The RNA-seq dataset (BioProject No. PRJNA523510) (Suppli et al. 2019) was downloaded from NCBI. This dataset contains 57 samples from healthy normal-weight (n = 14) and obese (n = 12) individuals, NAFL (n = 15), and NASH (n = 16) patients. The Fastq files of the dataset were downloaded and prepared using the SRA Toolkit (version 2.11.1) [https://www.ncbi.nlm.nih.gov/books/NBK569238/]. Briefly, the prefetch command was used to download the SRA files of the dataset and convert them into FASTQ format using the fasterq-dump command. The quality of the Fastq files was evaluated using FastQC (version 0.11.8) [http://www.bioinformatics.babraham.ac.uk/projects/fastqc/], and adapters and low-quality reads were trimmed or removed using Trimmomatic (version 0.39) (Bolger et al. 2014). The filtered reads were then mapped to the GRCh38 Ensembl human genome using STAR (version 2.7.8a) (Dobin et al. 2013). Genotypes near rs9653945 were determined using the mpileup and call commands from BCFtools (version 1.9) (Li 2011). Gene-level counts were generated using featureCounts from Subread (version 2.0.0) (Liao et al. 2013) by using uniquely mapped reads in the union exon region of the human genome (Ensembl human annotation, GRCh38 release 106).

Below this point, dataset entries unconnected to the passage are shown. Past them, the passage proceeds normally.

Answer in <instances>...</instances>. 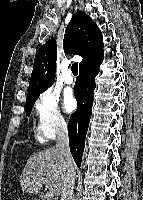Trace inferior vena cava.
Returning <instances> with one entry per match:
<instances>
[{
  "instance_id": "inferior-vena-cava-1",
  "label": "inferior vena cava",
  "mask_w": 143,
  "mask_h": 200,
  "mask_svg": "<svg viewBox=\"0 0 143 200\" xmlns=\"http://www.w3.org/2000/svg\"><path fill=\"white\" fill-rule=\"evenodd\" d=\"M57 140H56V149L65 157V166L68 169V174L65 178L62 191H61V200H74V185H75V172L72 169L73 159L71 157L70 148H69V138L67 124L64 120H61L57 126Z\"/></svg>"
}]
</instances>
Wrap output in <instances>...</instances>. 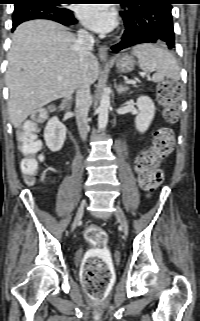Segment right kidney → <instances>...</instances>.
Returning a JSON list of instances; mask_svg holds the SVG:
<instances>
[{
  "instance_id": "1",
  "label": "right kidney",
  "mask_w": 200,
  "mask_h": 321,
  "mask_svg": "<svg viewBox=\"0 0 200 321\" xmlns=\"http://www.w3.org/2000/svg\"><path fill=\"white\" fill-rule=\"evenodd\" d=\"M66 127L57 117H52L46 124L44 139L47 147L52 151H59L66 139Z\"/></svg>"
}]
</instances>
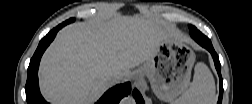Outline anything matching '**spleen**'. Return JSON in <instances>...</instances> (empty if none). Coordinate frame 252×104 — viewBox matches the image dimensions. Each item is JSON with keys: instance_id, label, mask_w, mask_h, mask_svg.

The raw count data was normalized using DESeq2 (version 1.36.0) (Love et al. 2014), and normalized counts of genes were extracted using the plotCounts function from DESeq2 for drawing the normalized count–genotype plots.

For plotting hLMR1 expression after low-carb diet intervention in obese patients, NCBI dataset GSE107650 (Mardinoglu et al. 2018) was reanalyzed by modifying the GEO2R script to retrieve normalized counts for hLMR1 (ENSG00000243818).

Oligonucleotides and plasmids

All oligonucleotides and gene sequences used for cloning were ordered from IDT and are listed in Supplementary Table 2. All the plasmids used for this work and their source are listed in Supplementary Table 3.

Statistical analysis

One-way ANOVA statistical analysis and Tukey HSD test was performed for Fig. 1A, B, Fig. 2E, 3C and D, 4A and Supplementary Fig. 1B. Fisher's exact test was performed for the counts of genotype x phenotype contingency table in Fig. 4B. The Paired Samples t Test was performed for Supplementary Fig. 1A.